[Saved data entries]
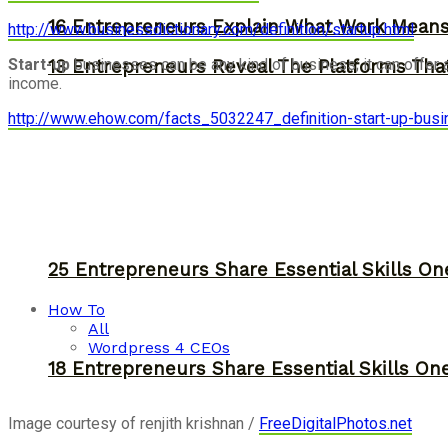
16 Entrepreneurs Explain What Work Mean
http://www.businessdictionary.com/definition/startup.html
Start-up
businesses can be any kind of business; it can offer 
13 Entrepreneurs Reveal The Platforms That
income.
http://www.ehow.com/facts_5032247_definition-start-up-busi
25 Entrepreneurs Share Essential Skills O
How To
All
Wordpress 4 CEOs
18 Entrepreneurs Share Essential Skills O
Image courtesy of renjith krishnan /
FreeDigitalPhotos.net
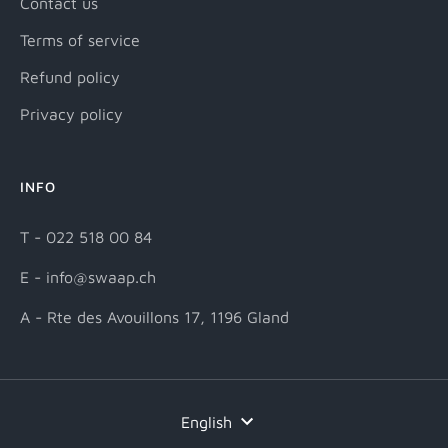
Contact us
Terms of service
Refund policy
Privacy policy
INFO
T - 022 518 00 84
E - info@swaap.ch
A - Rte des Avouillons 17, 1196 Gland
Language
English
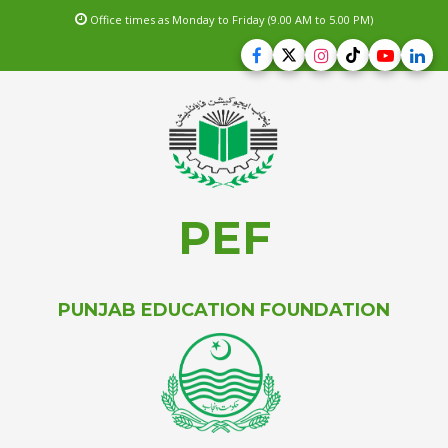
Office times as Monday to Friday (9.00 AM to 5.00 PM)
PEF
PUNJAB EDUCATION FOUNDATION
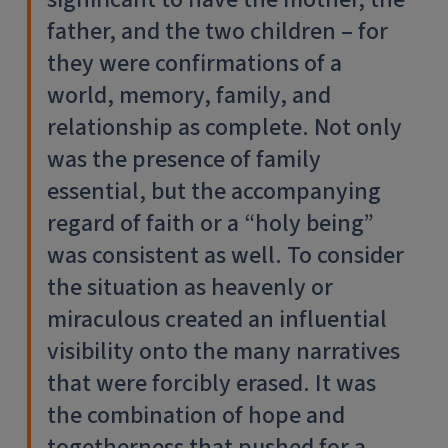
father, and the two children – for
they were confirmations of a
world, memory, family, and
relationship as complete. Not only
was the presence of family
essential, but the accompanying
regard of faith or a “holy being”
was consistent as well. To consider
the situation as heavenly or
miraculous created an influential
visibility onto the many narratives
that were forcibly erased. It was
the combination of hope and
togetherness that pushed for a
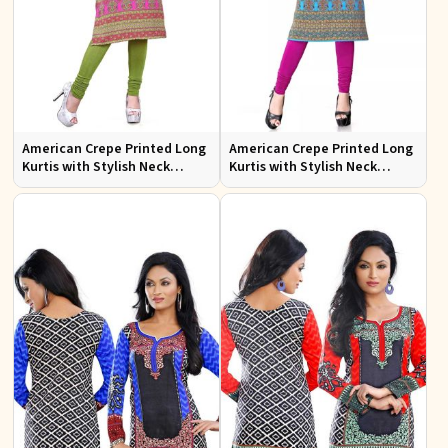
American Crepe Printed Long
American Crepe Printed Long
Kurtis with Stylish Neck
Kurtis with Stylish Neck
Design XS to XXL for Casual
Design for Casual Wear
Wear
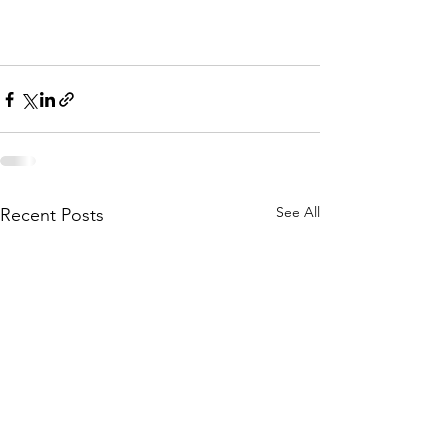
See All
Recent Posts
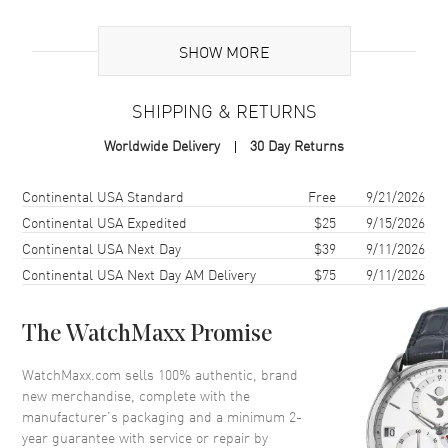
Brand Origin
Swiss Made
SHOW MORE
Case
SHIPPING & RETURNS
Case Material
Ceramic
Worldwide Delivery
30 Day Returns
Case Finish
Brushed
Case Shape
Square
Shipping method
Cost
Estimated arrival
Continental USA Standard
Free
9/21/2026
Case Diameter
42mm
Continental USA Expedited
$25
9/15/2026
Continental USA Next Day
$39
9/11/2026
Case Back
Solid
Continental USA Next Day AM Delivery
$75
9/11/2026
Bezel
Unidirectional Rotating.
Ceramic
Crystal
Scratch Resistant Sapphire
The WatchMaxx Promise
Crown
Screw Down
WatchMaxx.com sells 100% authentic, brand
new merchandise, complete with the
manufacturer’s packaging and a minimum 2-
Dial
year guarantee with service or repair by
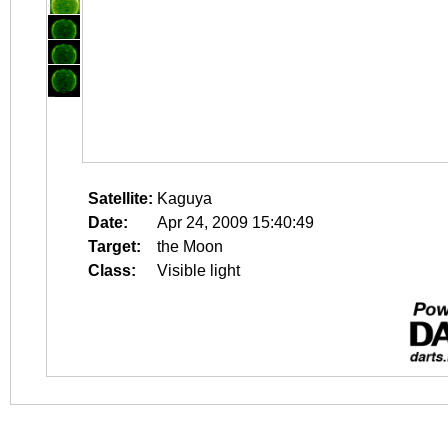
Satellite:
Kaguya
Date:
Apr 24, 2009 15:40:49
Target:
the Moon
Class:
Visible light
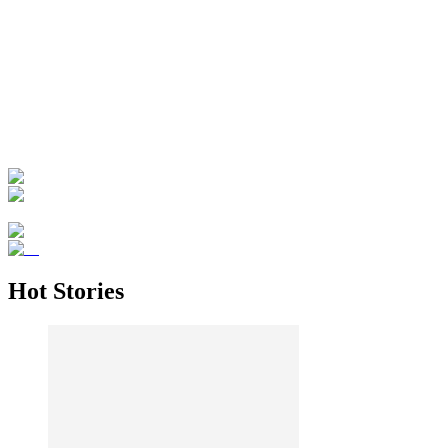
Hot Stories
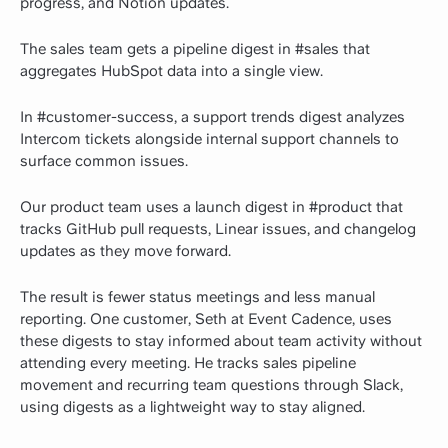
progress, and Notion updates.
The sales team gets a pipeline digest in #sales that
aggregates HubSpot data into a single view.
In #customer-success, a support trends digest analyzes
Intercom tickets alongside internal support channels to
surface common issues.
Our product team uses a launch digest in #product that
tracks GitHub pull requests, Linear issues, and changelog
updates as they move forward.
The result is fewer status meetings and less manual
reporting. One customer, Seth at Event Cadence, uses
these digests to stay informed about team activity without
attending every meeting. He tracks sales pipeline
movement and recurring team questions through Slack,
using digests as a lightweight way to stay aligned.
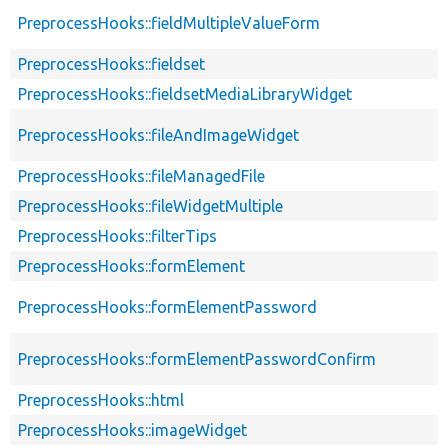
PreprocessHooks::fieldMultipleValueForm
PreprocessHooks::fieldset
PreprocessHooks::fieldsetMediaLibraryWidget
PreprocessHooks::fileAndImageWidget
PreprocessHooks::fileManagedFile
PreprocessHooks::fileWidgetMultiple
PreprocessHooks::filterTips
PreprocessHooks::formElement
PreprocessHooks::formElementPassword
PreprocessHooks::formElementPasswordConfirm
PreprocessHooks::html
PreprocessHooks::imageWidget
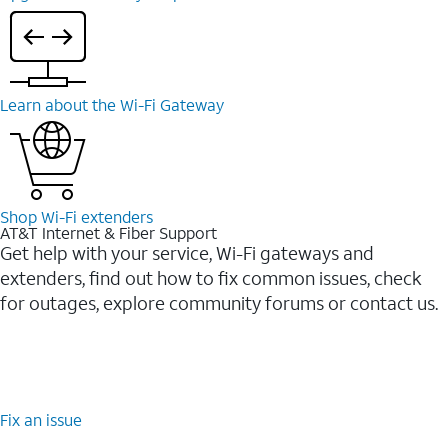
Learn about the Wi-⁠Fi Gateway
Shop Wi-⁠Fi extenders
AT&T Internet & Fiber Support
Get help with your service, Wi-Fi gateways and
extenders, find out how to fix common issues, check
for outages, explore community forums or contact us.
Fix an issue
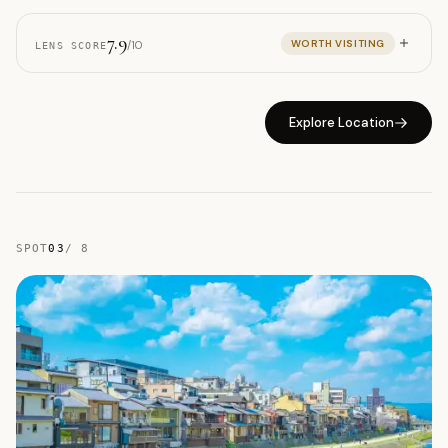
7.9
WORTH VISITING
/10
LENS SCORE
Explore Location
SPOT
03
/
8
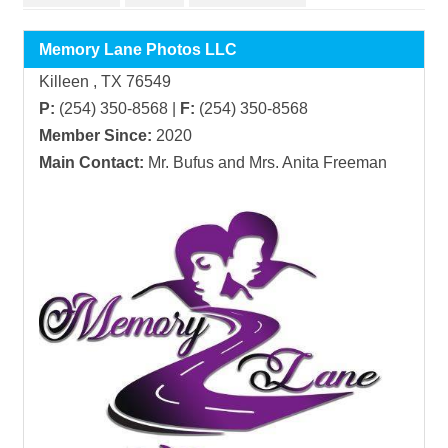
Memory Lane Photos LLC
Killeen , TX 76549
P:
(254) 350-8568 |
F:
(254) 350-8568
Member Since:
2020
Main Contact:
Mr. Bufus and Mrs. Anita Freeman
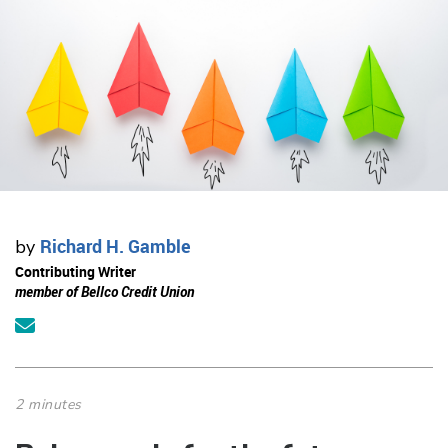
Richard H. Gamble
by
Contributing Writer
member of Bellco Credit Union
2 minutes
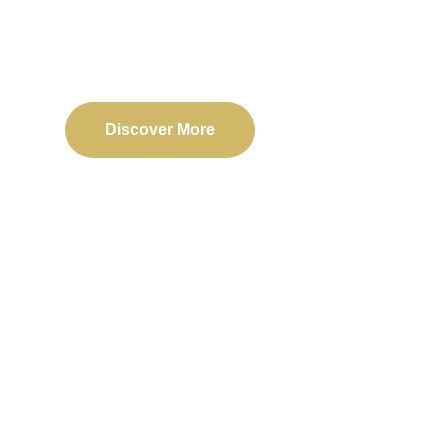
Delivering reliable web, mobile, and software solu
transformation and business success.
Discover More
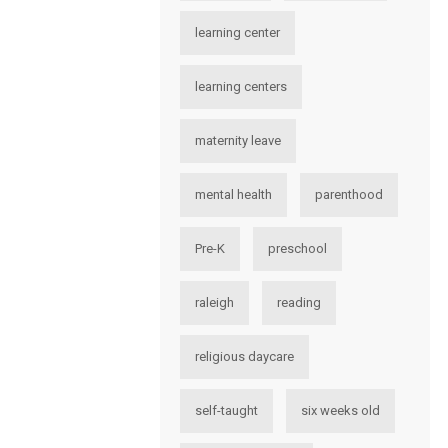
learning center
learning centers
maternity leave
mental health
parenthood
Pre-K
preschool
raleigh
reading
religious daycare
self-taught
six weeks old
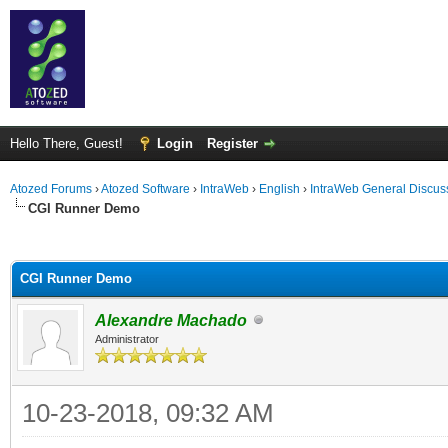
Hello There, Guest!
Login
Register
Atozed Forums
›
Atozed Software
›
IntraWeb
›
English
›
IntraWeb General Discus
CGI Runner Demo
ge
CGI Runner Demo
Alexandre Machado
Administrator
10-23-2018, 09:32 AM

**What you should do:**
Write the entries above out in full, exactly, with no images.

**Result of this exercise:**
16 Entrepreneurs Explain What Work Mean
http://www.businessdictionary.com/definition/startup.html
Start-up
businesses can be any kind of business; it can offer 
13 Entrepreneurs Reveal The Platforms That
income.
http://www.ehow.com/facts_5032247_definition-start-up-busi
25 Entrepreneurs Share Essential Skills O
How To
All
Wordpress 4 CEOs
18 Entrepreneurs Share Essential Skills O
Image courtesy of renjith krishnan /
FreeDigitalPhotos.net
Contact us
Terms of service
Refund policy
Privacy policy
INFO
T - 022 518 00 84
E - info@swaap.ch
A - Rte des Avouillons 17, 1196 Gland
Language
English
Office times as Monday to Friday (9.00 AM to 5.00 PM)
PEF
PUNJAB EDUCATION FOUNDATION
father, and the two children – for
they were confirmations of a
world, memory, family, and
relationship as complete. Not only
was the presence of family
essential, but the accompanying
regard of faith or a “holy being”
was consistent as well. To consider
the situation as heavenly or
miraculous created an influential
visibility onto the many narratives
that were forcibly erased. It was
the combination of hope and
togetherness that pushed for a
American Crepe Printed Long
American Crepe Printed Long
Kurtis with Stylish Neck
Kurtis with Stylish Neck
Design XS to XXL for Casual
Design for Casual Wear
Wear
See All
Recent Posts
Brand Origin
Swiss Made
SHOW MORE
Case
SHIPPING & RETURNS
Case Material
Ceramic
Worldwide Delivery
30 Day Returns
Case Finish
Brushed
Case Shape
Square
Shipping method
Cost
Estimated arrival
Continental USA Standard
Free
9/21/2026
Case Diameter
42mm
Continental USA Expedited
$25
9/15/2026
Continental USA Next Day
$39
9/11/2026
Case Back
Solid
Continental USA Next Day AM Delivery
$75
9/11/2026
Bezel
Unidirectional Rotating.
Ceramic
Crystal
Scratch Resistant Sapphire
The WatchMaxx Promise
Crown
Screw Down
WatchMaxx.com sells 100% authentic, brand
new merchandise, complete with the
manufacturer’s packaging and a minimum 2-
Dial
year guarantee with service or repair by
Satellite:
Kaguya
Date:
Apr 24, 2009 15:40:49
Target:
the Moon
Class:
Visible light
Hot Stories
progress, and Notion updates.
The sales team gets a pipeline digest in #sales that
aggregates HubSpot data into a single view.
In #customer-success, a support trends digest analyzes
Intercom tickets alongside internal support channels to
surface common issues.
Our product team uses a launch digest in #product that
tracks GitHub pull requests, Linear issues, and changelog
updates as they move forward.
The result is fewer status meetings and less manual
reporting. One customer, Seth at Event Cadence, uses
these digests to stay informed about team activity without
attending every meeting. He tracks sales pipeline
movement and recurring team questions through Slack,
using digests as a lightweight way to stay aligned.
PreprocessHooks::fieldMultipleValueForm
PreprocessHooks::fieldset
PreprocessHooks::fieldsetMediaLibraryWidget
PreprocessHooks::fileAndImageWidget
PreprocessHooks::fileManagedFile
PreprocessHooks::fileWidgetMultiple
PreprocessHooks::filterTips
PreprocessHooks::formElement
PreprocessHooks::formElementPassword
PreprocessHooks::formElementPasswordConfirm
PreprocessHooks::html
PreprocessHooks::imageWidget
Learn about the Wi-⁠Fi Gateway
Shop Wi-⁠Fi extenders
AT&T Internet & Fiber Support
Get help with your service, Wi-Fi gateways and
extenders, find out how to fix common issues, check
for outages, explore community forums or contact us.
Fix an issue
7.9
WORTH VISITING
/10
LENS SCORE
Explore Location
SPOT
03
/
8
Memory Lane Photos LLC
Killeen , TX 76549
P:
(254) 350-8568 |
F:
(254) 350-8568
Member Since:
2020
Main Contact:
Mr. Bufus and Mrs. Anita Freeman
Richard H. Gamble
by
Contributing Writer
member of Bellco Credit Union
2 minutes
Delivering reliable web, mobile, and software solu
transformation and business success.
Discover More
learning center
learning centers
maternity leave
mental health
parenthood
Pre-K
preschool
raleigh
reading
religious daycare
self-taught
six weeks old
Hello There, Guest!
Login
Register
Atozed Forums
›
Atozed Software
›
IntraWeb
›
English
›
IntraWeb General Discus
CGI Runner Demo
ge
CGI Runner Demo
Alexandre Machado
Administrator
10-23-2018, 09:32 AM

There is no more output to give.